Pour une combinaison rando-vélo à partir du site McDonald, il est possible d’emprunter une route tertiaire en direction de l’anse de la Sauvagesse. De là, on peut poursuivre à pied vers la falaise Puyjalon. On peut ainsi
réaliser une boucle de 33 km en vélo, si on emprunte la route Henri-Menier, moins passante dans ce coin-là, car plus éloignée de Port-Menier.

RANDONNÉES MÉDITATIVES
Il faut l’avouer, ce n’est pas tous les jours qu’on a le goût de battre des records olympiques, à Anticosti. Une petite promenade tranquille, ponctuée de multiples arrêts, s’avère alors tout indiquée.

Parmi les possibilités, il y a d’abord les classiques randonnées sur la plage, et ce ne sont pas les endroits à explorer qui manquent! Si on est chanceux, le capelan aura roulé et l’odeur de la mer nous en mettra plein les narines. Sinon, on se contentera d’observer au loin les phoques et les oiseaux marins tout en jouant dans les galets. Dans la région du site Kalimazoo, on peut aussi examiner les débris d’un avion, admirer une petite chute et voir un «exclos» (l’inverse d’un enclos…), où la végétation est protégée des chevreuils.

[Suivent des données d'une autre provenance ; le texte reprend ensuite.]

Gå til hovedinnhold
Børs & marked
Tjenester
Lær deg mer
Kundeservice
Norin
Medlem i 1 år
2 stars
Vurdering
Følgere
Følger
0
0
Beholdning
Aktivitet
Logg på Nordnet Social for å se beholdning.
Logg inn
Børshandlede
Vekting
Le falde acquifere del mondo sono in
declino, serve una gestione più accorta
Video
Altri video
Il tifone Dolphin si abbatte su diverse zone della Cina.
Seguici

Une virée au phare de Pointe-Carleton, alors que le soleil s’apprête à se coucher, est aussi des plus romantiques, alors qu’une descente sur la plage pour explorer les restes du Wilcox, échoué depuis belle lurette, est des plus, euh, historiques…

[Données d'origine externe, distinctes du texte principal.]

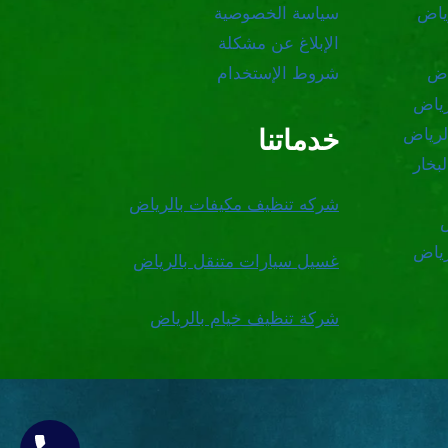
ياض
سياسة الخصوصية
الإبلاغ عن مشكلة
اض
شروط الإستخدام
رياض
خدماتنا
لرياض
بخار
شركه تنظيف مكيفات بالرياض
رياض
غسيل سيارات متنقل بالرياض
شركة تنظيف خيام بالرياض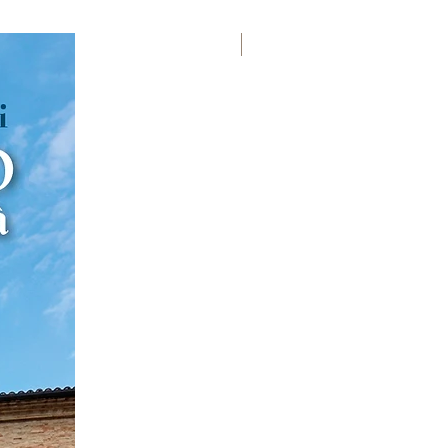
Premio Viareggio 1950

Enfin, bien qu’il soit possible de se promener un peu partout dans l’île, rien n’a d’égal que de marcher lentement dans la rivière Brick, de Brick-la-Roche à Brick-la-Mer, en scrutant le sol pour y découvrir une kyrielle de fossiles. À nous les trilobites, crinoïdes et gastéropodes! Et, tout bien réfléchi, à nous Anticosti! •

REPÈRES
Forfaits 

La Sépaq propose plusieurs forfaits. C’est probablement l’option la plus simple et la plus intéressante. Pour un séjour de 3, 4 ou 7 jours avec coucher en auberge, chalet ou camping, comprenant l’avion aller-retour de Mont-Joli, le camion et, dans certains cas, les repas, comptez de 545 $ (3 jours en camping) à 1735 $ (7 nuits en auberge) par personne, selon les options choisies.
www.sepaq.com/parcanticosti

Transport seul
Par avion : plusieurs petits transporteurs exploitent des vols réguliers ou nolisés à destination de Port-Menier. L’offre varie toutefois avec les saisons et les années. À titre d’exemple, un aller-retour Sept-Îles – Port-Menier coûte environ 290 $, avant taxes.
www.propair.ca, www.airliaison.ca, www.exactair.ca, www.airinuit.com

Par bateau : Relais Nordik offre le transport maritime des passagers et des véhicules. Tarifs : de 104 $ à 252 $ par personne pour un aller-retour, selon qu’on embarque à Havre-Saint-Pierre ou à Rimouski.
www.relaisnordik.com

Location de vélos
Il est possible de louer un vélo au bureau d’information touristique de Port-Menier. L’offre de service peut être limitée, selon la demande. Tarif : 20 $ pour la journée.